Hail the Mighty Cesar
* Los Lobos: Following The Rev. Horton Heat -- not to mention all the other high-octane bands on the bill -- it only made sense that Los Lobos would emphasize their raw R&B side, rather than their artsier tendencies. Which is great, because that's the side that first made me love Los Lobos back in the early 80s. So sure enough, they led off with an explosive "Don't Worry Baby" and never once let the energy wane.

Toward the end of the set they called Phil Alvin of The Blasters and Rev. Heat to the stage to top off the festival with some R&B and blues standards (my favorite was "Buzz, Buzz, Buzz," originally a hit for The Hollywood Flames)

When Alvin began singing the Blasters' classic "Marie, Marie," it reminded me that one of the last times I'd seen Los Lobos, at a South by Southwest in Austin a few years ago, Phil's brother Dave Alvin joined the band on stage and sang that same song. Earlier in the Lobos' set, Cesar Rosas recalled how The Blasters had given his band their first break. The early 80s indeed was a great time for roots music in Southern California with bands like Los Lobos and The Blasters mixing it up with X and future country star Dwight Yokam. It was good to get a little taste of that on Saturday.

REV. HEAT & JIMBO * The Rev. Horton Heat: The Rev. is a Hootenanny veteran and a crowd favorite. And it was easy to see why. He ripped it to shreds during his set. From the very beginning, the crowd was screaming for the song "Psychobilly Freakout." He delivered it with zeal.

One thing that strikes me about Heat's performance is that even though his music is frantic and crazy, his demeanor is calm. No jumping around, very few rock-star poses. It's as if he just allows a wild energy to pass through him and he just lets it flow with a bemused expression.

* Big Bad Voodoo Daddy: With its five-man horn section, Big Bad Voodoo added some good variety to the bill. They followed the cacophony of Nekromantix, a loud blaring psychobilly trio that sounds much better on record than they did at the festival.

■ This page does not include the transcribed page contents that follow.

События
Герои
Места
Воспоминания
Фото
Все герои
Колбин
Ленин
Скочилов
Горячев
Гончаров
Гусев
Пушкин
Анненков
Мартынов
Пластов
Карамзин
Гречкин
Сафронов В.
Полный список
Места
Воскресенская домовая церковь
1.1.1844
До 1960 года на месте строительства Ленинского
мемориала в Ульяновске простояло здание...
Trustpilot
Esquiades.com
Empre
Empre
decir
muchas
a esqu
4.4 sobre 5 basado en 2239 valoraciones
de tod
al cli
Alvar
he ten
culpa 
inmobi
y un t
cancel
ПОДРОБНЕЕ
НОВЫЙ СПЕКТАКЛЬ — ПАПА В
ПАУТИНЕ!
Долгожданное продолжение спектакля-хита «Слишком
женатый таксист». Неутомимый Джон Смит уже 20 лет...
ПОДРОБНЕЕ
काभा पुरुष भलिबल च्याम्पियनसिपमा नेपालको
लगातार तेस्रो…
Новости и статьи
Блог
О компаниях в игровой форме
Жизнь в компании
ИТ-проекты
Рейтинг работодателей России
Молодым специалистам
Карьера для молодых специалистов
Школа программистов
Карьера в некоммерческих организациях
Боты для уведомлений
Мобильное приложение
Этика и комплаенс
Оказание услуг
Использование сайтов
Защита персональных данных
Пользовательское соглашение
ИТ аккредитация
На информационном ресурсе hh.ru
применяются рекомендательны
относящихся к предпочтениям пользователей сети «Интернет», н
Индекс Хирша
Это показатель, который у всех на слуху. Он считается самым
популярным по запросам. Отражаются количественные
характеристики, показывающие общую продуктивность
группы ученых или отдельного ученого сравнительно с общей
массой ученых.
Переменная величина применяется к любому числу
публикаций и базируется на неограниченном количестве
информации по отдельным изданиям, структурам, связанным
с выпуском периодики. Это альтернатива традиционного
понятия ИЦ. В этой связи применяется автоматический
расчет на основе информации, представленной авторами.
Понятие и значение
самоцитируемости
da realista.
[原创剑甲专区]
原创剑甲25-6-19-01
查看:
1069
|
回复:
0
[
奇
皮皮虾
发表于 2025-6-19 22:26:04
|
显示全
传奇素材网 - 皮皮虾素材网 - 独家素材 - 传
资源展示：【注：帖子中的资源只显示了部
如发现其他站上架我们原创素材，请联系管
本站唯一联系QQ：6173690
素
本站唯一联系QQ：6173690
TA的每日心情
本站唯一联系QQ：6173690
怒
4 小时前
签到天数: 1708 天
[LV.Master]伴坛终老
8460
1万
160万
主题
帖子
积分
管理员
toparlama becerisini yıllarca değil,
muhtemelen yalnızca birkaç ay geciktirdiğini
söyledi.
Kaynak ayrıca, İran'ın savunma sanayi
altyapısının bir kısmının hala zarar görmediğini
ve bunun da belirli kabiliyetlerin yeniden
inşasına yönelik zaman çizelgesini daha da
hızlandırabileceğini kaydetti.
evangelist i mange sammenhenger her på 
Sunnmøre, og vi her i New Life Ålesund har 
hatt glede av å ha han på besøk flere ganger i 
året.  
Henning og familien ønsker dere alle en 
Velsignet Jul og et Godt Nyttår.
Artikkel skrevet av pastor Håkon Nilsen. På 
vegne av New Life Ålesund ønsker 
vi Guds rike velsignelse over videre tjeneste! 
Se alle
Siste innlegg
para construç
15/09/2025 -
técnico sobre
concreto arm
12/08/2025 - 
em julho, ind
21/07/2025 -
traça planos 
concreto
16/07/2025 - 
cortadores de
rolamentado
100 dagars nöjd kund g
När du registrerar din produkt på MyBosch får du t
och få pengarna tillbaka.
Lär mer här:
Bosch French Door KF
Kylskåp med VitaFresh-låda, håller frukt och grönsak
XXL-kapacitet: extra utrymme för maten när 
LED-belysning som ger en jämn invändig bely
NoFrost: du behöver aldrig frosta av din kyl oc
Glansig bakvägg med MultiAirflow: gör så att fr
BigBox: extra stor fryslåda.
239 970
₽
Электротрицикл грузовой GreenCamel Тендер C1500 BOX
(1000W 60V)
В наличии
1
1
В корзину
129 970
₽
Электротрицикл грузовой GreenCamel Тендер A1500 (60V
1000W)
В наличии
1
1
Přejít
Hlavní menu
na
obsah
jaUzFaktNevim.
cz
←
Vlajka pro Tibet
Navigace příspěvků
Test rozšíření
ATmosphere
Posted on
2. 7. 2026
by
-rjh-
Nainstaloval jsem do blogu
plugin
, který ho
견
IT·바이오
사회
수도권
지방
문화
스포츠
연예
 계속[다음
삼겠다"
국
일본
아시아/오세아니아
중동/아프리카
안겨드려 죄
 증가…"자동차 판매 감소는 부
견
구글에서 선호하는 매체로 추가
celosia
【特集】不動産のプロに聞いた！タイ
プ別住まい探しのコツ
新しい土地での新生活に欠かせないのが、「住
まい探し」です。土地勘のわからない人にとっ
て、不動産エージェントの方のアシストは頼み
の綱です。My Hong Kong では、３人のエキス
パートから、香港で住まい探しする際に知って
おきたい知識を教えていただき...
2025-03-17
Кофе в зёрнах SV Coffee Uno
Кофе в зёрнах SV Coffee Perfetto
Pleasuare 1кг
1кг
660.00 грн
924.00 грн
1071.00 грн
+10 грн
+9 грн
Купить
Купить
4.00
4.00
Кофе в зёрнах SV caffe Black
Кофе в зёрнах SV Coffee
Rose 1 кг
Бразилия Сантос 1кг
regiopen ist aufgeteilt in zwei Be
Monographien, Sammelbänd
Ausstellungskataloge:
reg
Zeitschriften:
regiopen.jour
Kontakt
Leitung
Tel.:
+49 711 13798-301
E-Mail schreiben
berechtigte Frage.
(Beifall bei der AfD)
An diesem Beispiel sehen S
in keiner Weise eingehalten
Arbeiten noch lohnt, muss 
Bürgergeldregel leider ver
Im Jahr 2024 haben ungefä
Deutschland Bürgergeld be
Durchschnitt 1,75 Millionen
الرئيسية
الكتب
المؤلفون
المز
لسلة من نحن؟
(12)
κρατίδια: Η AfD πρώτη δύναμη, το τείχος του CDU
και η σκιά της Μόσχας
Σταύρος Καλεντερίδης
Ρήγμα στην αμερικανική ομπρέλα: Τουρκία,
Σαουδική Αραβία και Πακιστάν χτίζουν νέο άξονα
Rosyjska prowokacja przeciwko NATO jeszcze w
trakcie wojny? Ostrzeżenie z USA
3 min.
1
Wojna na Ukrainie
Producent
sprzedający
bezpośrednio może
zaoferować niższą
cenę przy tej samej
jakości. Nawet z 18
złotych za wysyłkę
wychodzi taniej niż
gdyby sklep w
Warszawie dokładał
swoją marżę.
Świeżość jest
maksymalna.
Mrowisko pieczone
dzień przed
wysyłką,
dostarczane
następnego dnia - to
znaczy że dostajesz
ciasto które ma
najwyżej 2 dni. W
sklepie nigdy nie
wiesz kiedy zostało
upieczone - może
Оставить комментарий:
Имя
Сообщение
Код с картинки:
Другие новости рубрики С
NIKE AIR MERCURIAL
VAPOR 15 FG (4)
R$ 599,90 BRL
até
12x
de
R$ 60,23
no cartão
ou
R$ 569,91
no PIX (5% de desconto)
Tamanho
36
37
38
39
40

For the record, I'm one of the few critics in Criticdom who wasn't completely down on the neo-swing fad of the late '90s. While I wasn't real impressed with the zoot-suit costume-party aspect of the movement, I actually enjoyed the sounds of several bands including The Cherry Poppin' Daddies, Royal Crown Revue and Big Bad Voodoo Daddy. "Neo Swing" was a misnomer anyway. These bands basically revived the jump blues sound.

Voodoo Daddy's most recent album, How Big Can You Get, is a tribute to Cab Calloway. (They covered "Minnie the Moocher on one of their early albums.) They did "Minnie" and "Calloway Boogie" on Saturday. Cab's originals are still the best, but BBVD does them justice.

* Lee Rocker: He's the bass player of The Stray Cats, who were early MTV stars and the most successful of the early '80s rockabilly revivalists.

Lee was cool. He might look like your high-school science teacher, but, as the song says, "He's got cat class and he's got cat style."

The Phil Zone
* The Blasters: Dave Alvin, an original Blaster, has gone on to more critical acclaim as a solo artist (and he's coming to Santa Fe Brewing Company next month), but Brother Phil remains the voice of The Blasters.

And what a voice. The guy just exudes soul. As the music pours out he grins as he must have done the first time he heard rock 'n' roll as a kid.

The most memorable songs were early Blasters faves ("American Music," of course, ""Long White Cadillac," "No Other Girl," "Dark Night," and "Marie Marie," which Phil now sings in Spanish.)

They also did some dynamite covers by the likes of Johnny Paycheck and James Brown.

My only complaint was that the set was only 30 minutes (which was the case with everyone except Los Lobos and Rev. Horton Heath.) I could have listened to The Blasters for another hour.